シフトJISを発明したのは誰か?(2)

まったく年の瀬も押し迫ったというのに、こんなに面白い話題が出てくると他のことが手につかなくなっちゃう。というわけで、ここでちょっと落ち着いて古川さんの証言を検討してみたいと思う。


シンクロニシティということはあるもので、この話題が出る数日前、驚いたことに安岡さんが自身の日記で、シフトJISの誕生について書いていた。


シフトJISの誕生


それで「古川さんが、これについて詳しいことを書いてますよ」と僕がコメントした。それに対する安岡さんの答えがこちら。


Re:古川享さんがシフトJIS誕生について書いています


安岡さんは、山下良蔵説について、「すごく気になってるんですけど、どうやってもウラが取れない」とおっしゃっている。一方、マイクロソフトウェア・アソシエイツの方は具体的な資料が残っていて、ウラがとれると。たとえば、『漢字CP/Mのコード体系』とかね(手書きなんですよ、この論文。
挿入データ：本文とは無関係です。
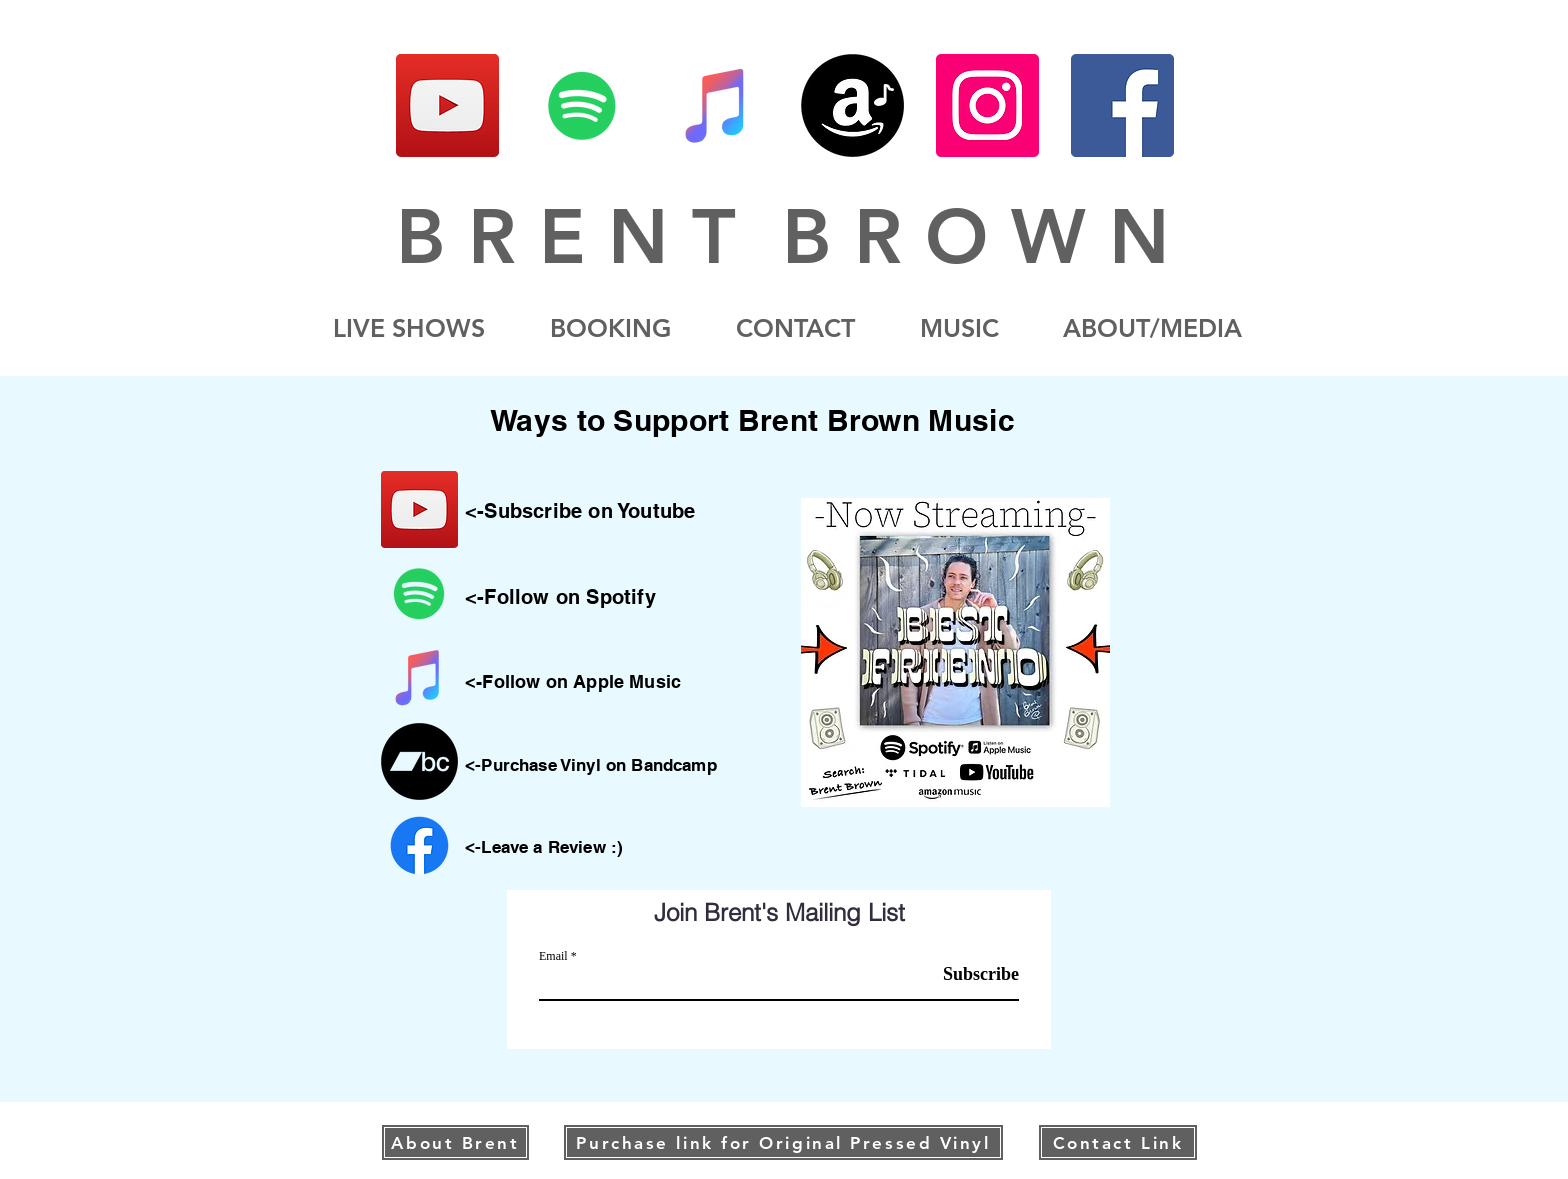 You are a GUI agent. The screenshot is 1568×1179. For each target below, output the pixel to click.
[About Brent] (455, 1142)
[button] (1152, 328)
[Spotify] (582, 105)
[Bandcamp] (419, 761)
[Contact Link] (1118, 1142)
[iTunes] (717, 105)
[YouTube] (447, 105)
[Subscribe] (968, 974)
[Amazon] (852, 105)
こういう貴重な資料が読めることを、情報処理学会に感謝したい)。だから、現時点ではこちらに軍配をあげているということだ。


この安岡さんの立場、じつはすごくよく分かるところがある。以下に書くことは、古川さんの証言を疑問視するものでは決してなく、むしろ今後を期待するものとして読んで欲しいのだが、じつは古川さんの証言には、人の記憶の常として5W1Hの「いつ」が抜けているのだ。つまり、シアトルのマイクロソフト本社の廊下に256のマス目を貼りだしたのは、いったいいつのことだったのかが分からない。とはいえ、少し調べると大ざっぱには分かってくる。それは以下の部分。

その当時が、非常に微妙な時期であったのは、IBMPC の発表前であったものの、IBM5550への開発へ向けて従来のEBCIDIC漢字でも無い、JIS漢字でも無い漢字コードをIBMの大和開発部門に提案しなければならない時期でした。


IBM PCの発売前」というのは、おそらくこれは1984年のIBM PC/ATの記憶違いだと思えるが(IBM PCは1981年発売)、ここでカギになるのは、「その時期」=マイクロソフトの廊下にマス目を貼りだした時が、IBM5550の発売の前であるということ。日本IBM*1自身の記述によればマルチステーション5550は1983年の発売だ(発売月について日本IBMは書いてないが、ウェブ上の記述は前半を採るものばかり)。一方、マイクロソフトウェア・アソシエイツ説の根拠の一つである長谷川・岡崎論文『漢字CP/Mのコード体系』の発表は、1983年3月発行(奥付なので、実際の日付とずれている可能性が高いことに注意)。


ということは、古川証言にある『その時期」は、この長谷川・岡崎論文よりも前という可能性が高いことになる。もちろん、本当にそうだからと言って、べつに古川証言の方に軍配があげられるというわけじゃない。ただ、その蓋然性は少し高まるというだけの話。となれば、古川証言の裏取りが待たれることになる。それは誰がやるんだって? おれが? そうなるかなあ、やっぱり……。


ともあれ、シフトJISの発明者について、少なくともだいぶ議論が絞られてきたように思えるが、どうだろうか。

*1:本当は「日本アイ・ビー・エム」なんだがね、長いっつーの。